Changing economics of US power generation
Many utilities (XLU) such as American Electric Power (AEP), Southern Company (SO), and Duke Energy (DUK) have a coal-dominated generation mix. But lately, they’ve been shifting to natural gas and renewables generation. The switch has been influenced mainly by changing power generation economics driven by low natural gas prices, not just because of regulations.
Carbon emissions have fallen substantially in the last ten years. As reported by the EIA (U.S. Energy Information Administration), carbon emissions from the power sector have fallen 21.0% since 2005. That’s equal to achieving 60.0% of the Clean Power Plan’s 2030 emission target.
The EIA projects that natural gas (UNG) prices and climate policies will likely drive the US power generation mix going forward. It also said that increasing gas prices may soon change the power generation economics again.
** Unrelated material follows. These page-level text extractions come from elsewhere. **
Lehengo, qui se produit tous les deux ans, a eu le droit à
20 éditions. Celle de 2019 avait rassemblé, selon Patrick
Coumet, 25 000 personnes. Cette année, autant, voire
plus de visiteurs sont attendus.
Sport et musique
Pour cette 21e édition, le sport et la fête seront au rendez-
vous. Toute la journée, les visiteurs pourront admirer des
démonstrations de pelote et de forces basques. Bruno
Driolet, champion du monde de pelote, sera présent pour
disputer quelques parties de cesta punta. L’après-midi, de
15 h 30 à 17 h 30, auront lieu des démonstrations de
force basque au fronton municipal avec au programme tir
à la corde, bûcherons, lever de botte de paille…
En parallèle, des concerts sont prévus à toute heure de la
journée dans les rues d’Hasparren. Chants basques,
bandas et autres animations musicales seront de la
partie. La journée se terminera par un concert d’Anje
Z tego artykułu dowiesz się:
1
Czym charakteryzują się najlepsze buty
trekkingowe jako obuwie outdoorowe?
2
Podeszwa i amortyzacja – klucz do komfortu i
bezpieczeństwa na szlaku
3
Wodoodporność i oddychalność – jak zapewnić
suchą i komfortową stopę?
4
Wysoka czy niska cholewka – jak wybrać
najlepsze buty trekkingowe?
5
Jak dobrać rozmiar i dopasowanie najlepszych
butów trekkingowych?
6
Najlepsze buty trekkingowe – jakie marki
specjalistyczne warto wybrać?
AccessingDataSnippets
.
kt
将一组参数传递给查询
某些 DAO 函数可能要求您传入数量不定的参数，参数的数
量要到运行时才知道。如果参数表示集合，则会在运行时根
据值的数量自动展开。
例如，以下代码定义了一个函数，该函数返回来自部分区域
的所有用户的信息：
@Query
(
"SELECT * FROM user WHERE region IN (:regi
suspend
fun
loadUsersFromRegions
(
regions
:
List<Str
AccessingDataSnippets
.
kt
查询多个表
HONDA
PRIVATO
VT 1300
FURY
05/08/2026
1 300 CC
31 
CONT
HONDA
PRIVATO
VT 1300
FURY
With higher gas prices, power generators (DUK) (SO) switch to coal as a more cost-effective fuel source.
Utilities and the Clean Power Plan
President Donald Trump’s expected executive order to rescind the Clean Power Plan will most likely bring a sigh of relief from some utilities with coal-dominated (KOL) generation mixes since they won’t have to alter their generation mixes within any deadlines.
However, in the past few years, some US utilities (DUK) (NEE) have been actively investing in renewable energy (TAN) sources and low-emitting power generation capacities. If the Clean Power Plan is rolled back, it raises questions about how useful it was for these companies to spend billions of dollars on these alternative sources.